Team Ziska Race to Alaska 2019

Team Ziska: Sail Like a Luddite

More bios

Team members: Benjamin Geffken, Odin Smith, J Galloway, Stanford Siver
Hometown: Port Townsend, Washington, USA
Race vessel: Lancashire Nobby
LOA: 52′
LOD: 38′
Human propulsion: Oars
Connect: facebook, instagram

There’s a crappy old movie centered on the premise of a 1980s era aircraft carrier wandering into a storm and getting time warped back to just before Pearl Harbor. Once you get past the bad science and the analog CGI, the movie boils down to the question/revenge fantasy of just how much WWII ass a modern carrier could kick with the technological advantage of nuclear power and jets and rockets and radar and stuff. Answer: a lot.

Team Ziska seemingly watched that movie and wondered, “What would happen if we did the opposite?” and chose a boat that reverse time-warped back 116 years to a time when the fastest way to transmit information was to strap it to a horse. Team Ziska’s water stallion is a 52-foot cutter; they spent a few years restoring the hull, rebuilding the rig, and refitting their metaphor inventory so that they can now reach top speeds nearing ‘bicycle.’ Everything about Team Ziska’s wooden time warp is heavy. The hull is planked with English pitch pine on oak frames fastened with iron boat nails (incredibly light compared to lead or plutonium)—the whole thing weighs in at 12 tons (TONS). The rig alone weighs more than many of the boats in the race: solid wood spars, steel rigging, and canvas sails are made even heavier due to the fact that this is a gaff rigger so has an additional solid wood spar at the top edge of the sail.

We know that the R2AK has turned into a bucket list vision quest of passage, or whatever, but to be clear, this is a race. If you come in first you get money.

Entering Ziska in the trimaran-infested waters of the Race to Alaska is like Civil War reenactors starting a street gang and pushing for territory in XXXXXX (at the request of the team we have redacted the specific location and instead ask you to insert your favorite gang-ridden, racially-neutral neighborhood that is definitely not Compton), taking corners one muzzle-loaded ride-by shooting at a time.

Team Ziska rolls heavy with boat and talent. What they lack in judgment, the Ziska boys make up for in yarbidar saltiness that one might expect from a gaffer crew; belts with knives and marlin spikes, eating hard tack and salt beef, and shantying their pants off while they pick things out of their beards. This crew has gone big water sailing, small water sailing, lived on sheep farms, rigged boats, made sails, made sawdust fly as they replaced wood that wasn’t heavy enough with heavier wood—they probably even made their own oars.
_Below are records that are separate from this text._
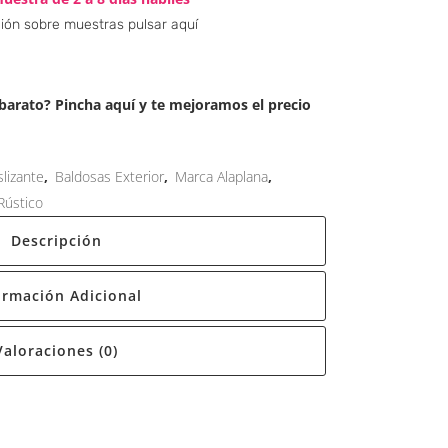
ión sobre muestras pulsar aquí
arato? Pincha aquí y te mejoramos el precio
slizante
,
Baldosas Exterior
,
Marca Alaplana
,
Rústico
Descripción
ormación Adicional
Valoraciones (0)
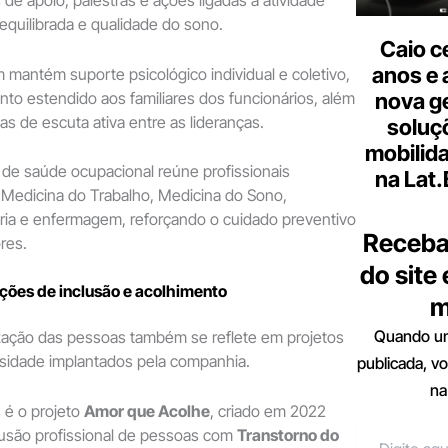
 de apoio, palestras e ações ligadas à atividade
 equilibrada e qualidade do sono.
Caio c
anos e 
mantém suporte psicológico individual e coletivo,
nto estendido aos familiares dos funcionários, além
nova g
cas de escuta ativa entre as lideranças.
soluç
mobilid
a de saúde ocupacional reúne profissionais
na Lat
 Medicina do Trabalho, Medicina do Sono,
atria e enfermagem, reforçando o cuidado preventivo
Receba
res.
do site
ções de inclusão e acolhimento
m
Quando um
rização das pessoas também se reflete em projetos
rsidade implantados pela companhia.
publicada, v
na
é o projeto
Amor que Acolhe
, criado em 2022
lusão profissional de pessoas com
Transtorno do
That’s right: if there is no wind they are going to row 12 tons, and if they need more horsepower they are bringing a secret weapon: a rowboat. Suddenly joining a muzzle loader gang doesn’t seem so silly now, does it?

Mad skills, crazy experience, 19th century technology—if instead of June we had decided to hold the race in the 1600’s, they’d win for sure.

Are heavy boats actually faster? Could Ziska’s luddite strategy pay off for the payoff? No, but the boat is wicked cool, their efforts to faithfully restore a maritime treasure are worthy of accolades they will never receive, and getting a trimaran to Alaska has been done to death. Restoring a classic for one more R2AK than you planned on and then short tacking a gaffer into the full 40 knots of Johnstone Strait elevates awful to that next level; an innovation in R2AK suffering that’s only possible when you peel back the technological onion to its core.

Welcome to the R2AK, Team Ziska. We hope you packed your warm pair of breeches and enough sheep fat to keep your oilskins oily.